§ What you need to do: Since only the words are wanted, reproduce every entry exactly and leave the images behind.

[Transcribed page contents]

※

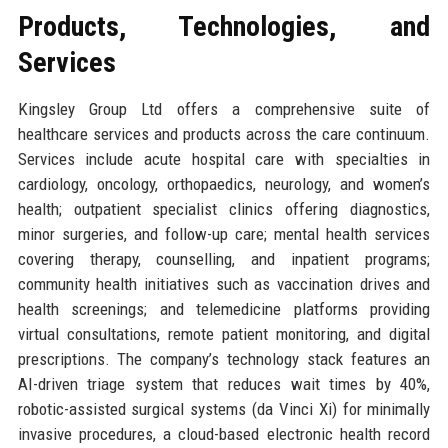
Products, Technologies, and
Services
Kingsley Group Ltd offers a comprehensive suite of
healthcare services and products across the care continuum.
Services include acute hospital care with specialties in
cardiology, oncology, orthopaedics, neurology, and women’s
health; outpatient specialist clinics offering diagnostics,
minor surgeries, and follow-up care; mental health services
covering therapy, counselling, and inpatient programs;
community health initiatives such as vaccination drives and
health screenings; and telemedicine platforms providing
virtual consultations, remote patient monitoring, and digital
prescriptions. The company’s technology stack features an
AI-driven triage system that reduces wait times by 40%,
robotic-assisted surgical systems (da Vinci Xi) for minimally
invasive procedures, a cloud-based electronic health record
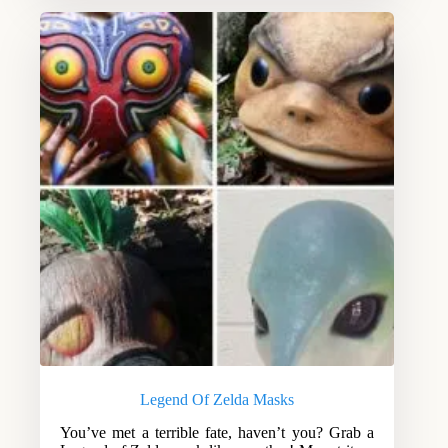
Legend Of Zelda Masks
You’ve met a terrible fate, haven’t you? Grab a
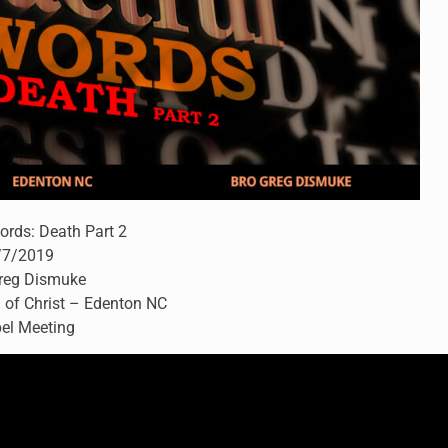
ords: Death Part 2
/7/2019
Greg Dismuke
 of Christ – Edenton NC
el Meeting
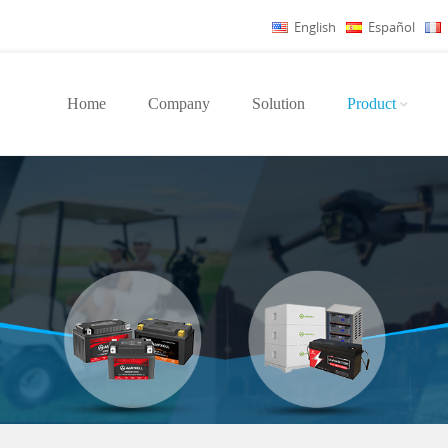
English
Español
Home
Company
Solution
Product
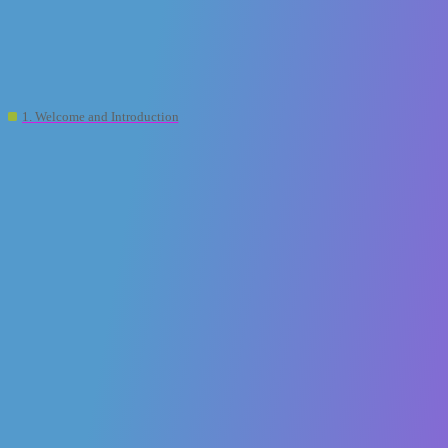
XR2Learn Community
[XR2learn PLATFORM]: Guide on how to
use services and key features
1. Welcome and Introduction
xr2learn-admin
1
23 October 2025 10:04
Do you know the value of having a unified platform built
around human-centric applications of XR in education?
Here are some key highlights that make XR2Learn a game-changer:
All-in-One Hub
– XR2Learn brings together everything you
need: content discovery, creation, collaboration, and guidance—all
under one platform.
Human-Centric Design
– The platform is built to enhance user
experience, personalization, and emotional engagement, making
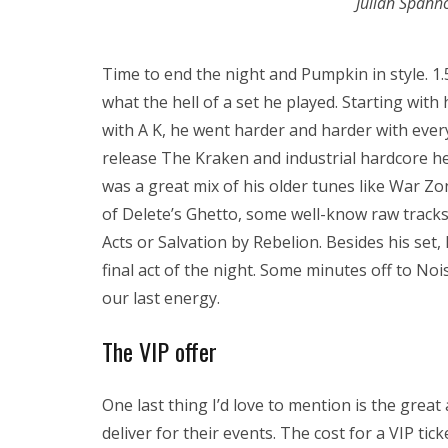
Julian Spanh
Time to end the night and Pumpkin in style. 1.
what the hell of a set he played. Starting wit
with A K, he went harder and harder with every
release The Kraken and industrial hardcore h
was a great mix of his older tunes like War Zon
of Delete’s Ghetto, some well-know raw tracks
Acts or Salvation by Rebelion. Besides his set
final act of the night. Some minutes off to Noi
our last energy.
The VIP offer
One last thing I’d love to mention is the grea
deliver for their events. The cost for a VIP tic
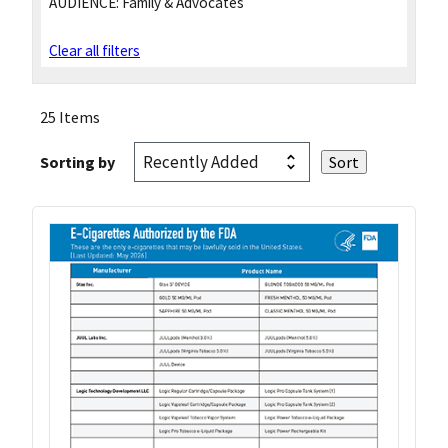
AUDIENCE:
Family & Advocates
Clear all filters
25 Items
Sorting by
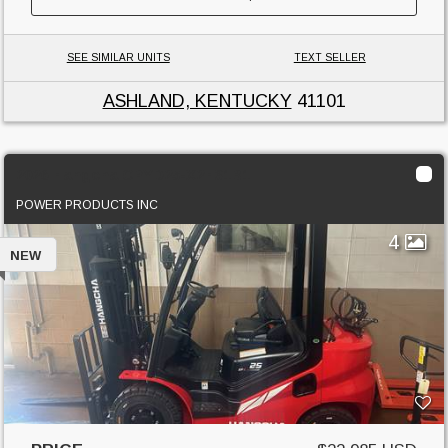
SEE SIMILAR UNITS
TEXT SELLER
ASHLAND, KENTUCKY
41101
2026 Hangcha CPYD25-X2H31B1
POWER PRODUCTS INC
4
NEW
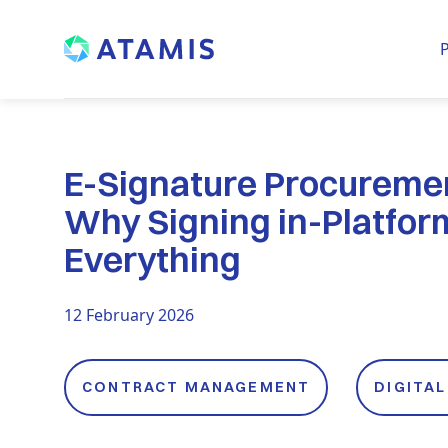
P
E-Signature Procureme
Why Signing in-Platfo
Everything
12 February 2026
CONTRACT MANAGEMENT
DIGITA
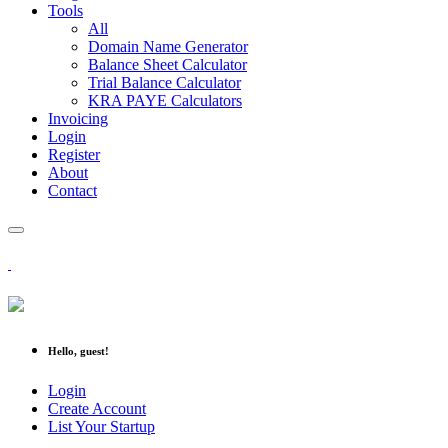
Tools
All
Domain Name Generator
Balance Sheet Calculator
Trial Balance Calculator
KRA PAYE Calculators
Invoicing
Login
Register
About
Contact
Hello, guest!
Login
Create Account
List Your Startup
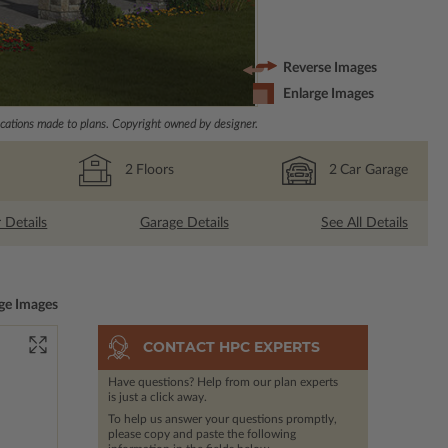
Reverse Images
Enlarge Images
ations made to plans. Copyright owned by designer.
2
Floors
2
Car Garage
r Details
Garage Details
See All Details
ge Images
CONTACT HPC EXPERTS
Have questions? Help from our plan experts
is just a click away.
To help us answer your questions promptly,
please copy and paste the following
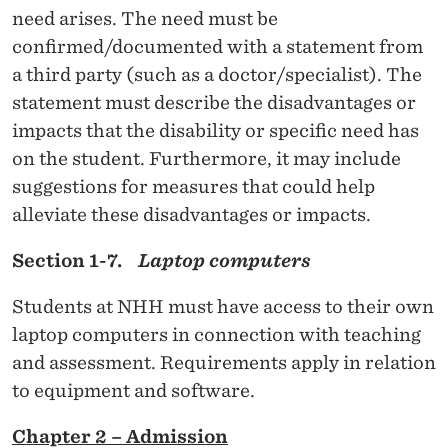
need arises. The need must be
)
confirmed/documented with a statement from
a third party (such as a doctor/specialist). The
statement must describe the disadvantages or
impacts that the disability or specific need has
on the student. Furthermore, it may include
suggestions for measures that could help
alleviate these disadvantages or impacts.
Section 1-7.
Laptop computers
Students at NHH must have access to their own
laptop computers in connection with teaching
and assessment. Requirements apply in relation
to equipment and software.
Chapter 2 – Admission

※

§ Answer section:
Products, Technologies, and
Services
Kingsley Group Ltd offers a comprehensive suite of
healthcare services and products across the care continuum.
Services include acute hospital care with specialties in
cardiology, oncology, orthopaedics, neurology, and women’s
health; outpatient specialist clinics offering diagnostics,
minor surgeries, and follow-up care; mental health services
covering therapy, counselling, and inpatient programs;
community health initiatives such as vaccination drives and
health screenings; and telemedicine platforms providing
virtual consultations, remote patient monitoring, and digital
prescriptions. The company’s technology stack features an
AI-driven triage system that reduces wait times by 40%,
robotic-assisted surgical systems (da Vinci Xi) for minimally
invasive procedures, a cloud-based electronic health record
Legend Of Zelda Masks
You’ve met a terrible fate, haven’t you? Grab a
ords: Death Part 2
/7/2019
Greg Dismuke
 of Christ – Edenton NC
el Meeting
English
Español
Home
Company
Solution
Product
XR2Learn Community
[XR2learn PLATFORM]: Guide on how to
use services and key features
1. Welcome and Introduction
xr2learn-admin
1
23 October 2025 10:04
Do you know the value of having a unified platform built
around human-centric applications of XR in education?
Here are some key highlights that make XR2Learn a game-changer:
All-in-One Hub
– XR2Learn brings together everything you
need: content discovery, creation, collaboration, and guidance—all
under one platform.
Human-Centric Design
– The platform is built to enhance user
experience, personalization, and emotional engagement, making
Julian Spanh
Time to end the night and Pumpkin in style. 1.
what the hell of a set he played. Starting wit
with A K, he went harder and harder with every
release The Kraken and industrial hardcore h
was a great mix of his older tunes like War Zon
of Delete’s Ghetto, some well-know raw tracks
Acts or Salvation by Rebelion. Besides his set
final act of the night. Some minutes off to Noi
our last energy.
The VIP offer
One last thing I’d love to mention is the grea
deliver for their events. The cost for a VIP tic
AUDIENCE:
Family & Advocates
Clear all filters
25 Items
Sorting by
SEE SIMILAR UNITS
TEXT SELLER
ASHLAND, KENTUCKY
41101
2026 Hangcha CPYD25-X2H31B1
POWER PRODUCTS INC
4
NEW
P
E-Signature Procureme
Why Signing in-Platfo
Everything
12 February 2026
CONTRACT MANAGEMENT
DIGITA
Tools
All
Domain Name Generator
Balance Sheet Calculator
Trial Balance Calculator
KRA PAYE Calculators
Invoicing
Login
Register
About
Contact
Hello, guest!
Login
Create Account
List Your Startup
Reverse Images
Enlarge Images
ations made to plans. Copyright owned by designer.
2
Floors
2
Car Garage
r Details
Garage Details
See All Details
ge Images
CONTACT HPC EXPERTS
Have questions? Help from our plan experts
is just a click away.
To help us answer your questions promptly,
please copy and paste the following
need arises. The need must be
)
confirmed/documented with a statement from
a third party (such as a doctor/specialist). The
statement must describe the disadvantages or
impacts that the disability or specific need has
on the student. Furthermore, it may include
suggestions for measures that could help
alleviate these disadvantages or impacts.
Section 1-7.
Laptop computers
Students at NHH must have access to their own
laptop computers in connection with teaching
and assessment. Requirements apply in relation
to equipment and software.
Chapter 2 – Admission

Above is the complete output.